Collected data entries

<<<<

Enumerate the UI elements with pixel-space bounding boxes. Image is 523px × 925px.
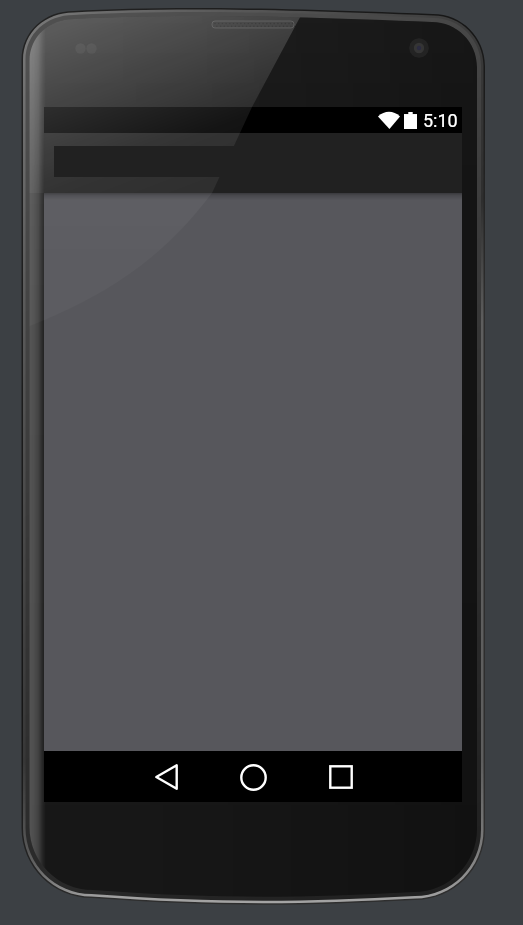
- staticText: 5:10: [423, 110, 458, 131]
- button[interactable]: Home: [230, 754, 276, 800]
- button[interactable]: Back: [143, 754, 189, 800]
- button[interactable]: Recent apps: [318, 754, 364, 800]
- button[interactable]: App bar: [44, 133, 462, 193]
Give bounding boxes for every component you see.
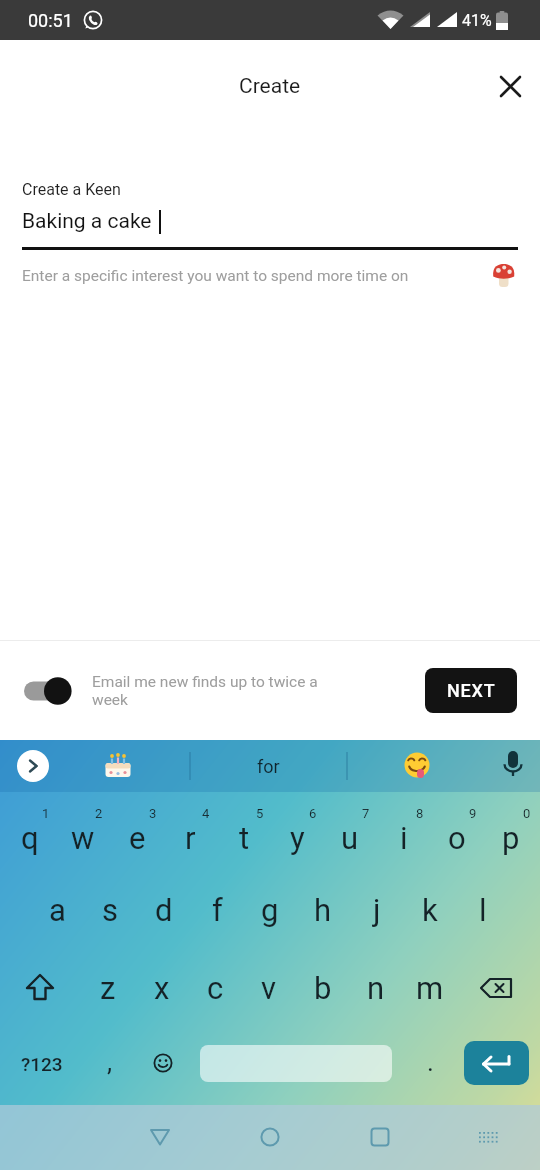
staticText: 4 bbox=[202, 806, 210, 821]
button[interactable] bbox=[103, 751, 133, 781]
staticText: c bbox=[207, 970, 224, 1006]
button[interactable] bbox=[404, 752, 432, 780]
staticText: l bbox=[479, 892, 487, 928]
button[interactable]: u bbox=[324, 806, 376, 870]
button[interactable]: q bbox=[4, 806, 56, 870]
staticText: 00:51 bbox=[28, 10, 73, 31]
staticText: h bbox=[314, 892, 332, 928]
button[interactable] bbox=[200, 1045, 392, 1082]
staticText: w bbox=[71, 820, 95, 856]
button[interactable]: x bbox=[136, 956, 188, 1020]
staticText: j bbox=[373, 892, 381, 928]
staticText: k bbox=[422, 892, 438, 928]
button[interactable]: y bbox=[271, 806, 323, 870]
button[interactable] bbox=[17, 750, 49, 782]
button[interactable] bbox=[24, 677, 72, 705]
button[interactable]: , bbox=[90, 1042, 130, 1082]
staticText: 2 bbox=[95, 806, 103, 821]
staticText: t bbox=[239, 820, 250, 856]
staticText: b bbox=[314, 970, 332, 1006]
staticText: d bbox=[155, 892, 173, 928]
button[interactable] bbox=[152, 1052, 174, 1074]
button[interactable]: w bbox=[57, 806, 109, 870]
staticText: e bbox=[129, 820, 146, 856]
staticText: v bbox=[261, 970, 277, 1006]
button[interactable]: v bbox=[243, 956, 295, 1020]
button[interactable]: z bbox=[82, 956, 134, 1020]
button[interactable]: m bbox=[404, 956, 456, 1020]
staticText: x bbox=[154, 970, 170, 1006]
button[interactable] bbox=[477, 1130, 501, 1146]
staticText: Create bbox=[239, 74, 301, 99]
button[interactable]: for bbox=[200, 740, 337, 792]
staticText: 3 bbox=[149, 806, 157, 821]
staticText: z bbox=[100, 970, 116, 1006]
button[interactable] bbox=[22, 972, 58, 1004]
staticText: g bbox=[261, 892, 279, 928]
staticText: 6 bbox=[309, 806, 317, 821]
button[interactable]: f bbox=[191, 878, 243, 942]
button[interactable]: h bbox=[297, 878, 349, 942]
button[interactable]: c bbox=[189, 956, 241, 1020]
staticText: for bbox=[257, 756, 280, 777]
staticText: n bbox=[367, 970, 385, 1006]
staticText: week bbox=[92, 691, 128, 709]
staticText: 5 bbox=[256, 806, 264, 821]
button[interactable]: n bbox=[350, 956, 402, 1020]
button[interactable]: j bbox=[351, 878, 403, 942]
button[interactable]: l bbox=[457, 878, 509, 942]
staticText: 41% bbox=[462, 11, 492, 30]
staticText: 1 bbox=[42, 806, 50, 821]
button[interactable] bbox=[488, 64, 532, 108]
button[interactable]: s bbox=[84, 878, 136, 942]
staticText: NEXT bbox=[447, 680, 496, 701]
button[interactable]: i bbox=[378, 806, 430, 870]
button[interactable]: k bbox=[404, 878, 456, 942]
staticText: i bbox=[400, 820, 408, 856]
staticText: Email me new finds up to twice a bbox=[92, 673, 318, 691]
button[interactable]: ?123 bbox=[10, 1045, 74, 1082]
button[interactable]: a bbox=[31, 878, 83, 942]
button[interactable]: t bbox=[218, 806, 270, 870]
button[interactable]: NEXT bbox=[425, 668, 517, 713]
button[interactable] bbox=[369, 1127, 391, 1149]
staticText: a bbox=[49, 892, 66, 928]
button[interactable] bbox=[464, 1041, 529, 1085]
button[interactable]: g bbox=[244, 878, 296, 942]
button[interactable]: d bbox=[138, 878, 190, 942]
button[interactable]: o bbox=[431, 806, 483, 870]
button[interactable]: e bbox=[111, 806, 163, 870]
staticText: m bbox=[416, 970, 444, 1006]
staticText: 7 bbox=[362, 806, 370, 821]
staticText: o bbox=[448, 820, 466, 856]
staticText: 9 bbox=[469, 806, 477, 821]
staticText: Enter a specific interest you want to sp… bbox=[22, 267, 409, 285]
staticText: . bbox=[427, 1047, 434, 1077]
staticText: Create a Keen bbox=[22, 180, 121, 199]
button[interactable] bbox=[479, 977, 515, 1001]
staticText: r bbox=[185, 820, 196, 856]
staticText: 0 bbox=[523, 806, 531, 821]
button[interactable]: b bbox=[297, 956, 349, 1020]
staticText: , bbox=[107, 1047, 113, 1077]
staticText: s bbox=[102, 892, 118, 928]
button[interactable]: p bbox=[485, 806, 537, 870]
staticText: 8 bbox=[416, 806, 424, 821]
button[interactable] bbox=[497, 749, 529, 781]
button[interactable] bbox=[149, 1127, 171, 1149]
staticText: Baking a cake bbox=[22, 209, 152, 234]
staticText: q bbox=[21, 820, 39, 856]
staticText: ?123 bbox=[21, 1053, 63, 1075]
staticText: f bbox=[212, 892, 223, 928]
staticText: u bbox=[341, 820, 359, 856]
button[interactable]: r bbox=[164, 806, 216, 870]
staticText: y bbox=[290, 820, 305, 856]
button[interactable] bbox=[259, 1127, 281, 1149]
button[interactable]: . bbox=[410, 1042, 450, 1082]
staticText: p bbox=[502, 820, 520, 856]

>>>>

DESCRIPTION OF THE TASK
From the data above, work out how many lines hold "bounding". Answer with the number alone.

OUTPUT FOR THIS EXERCISE
2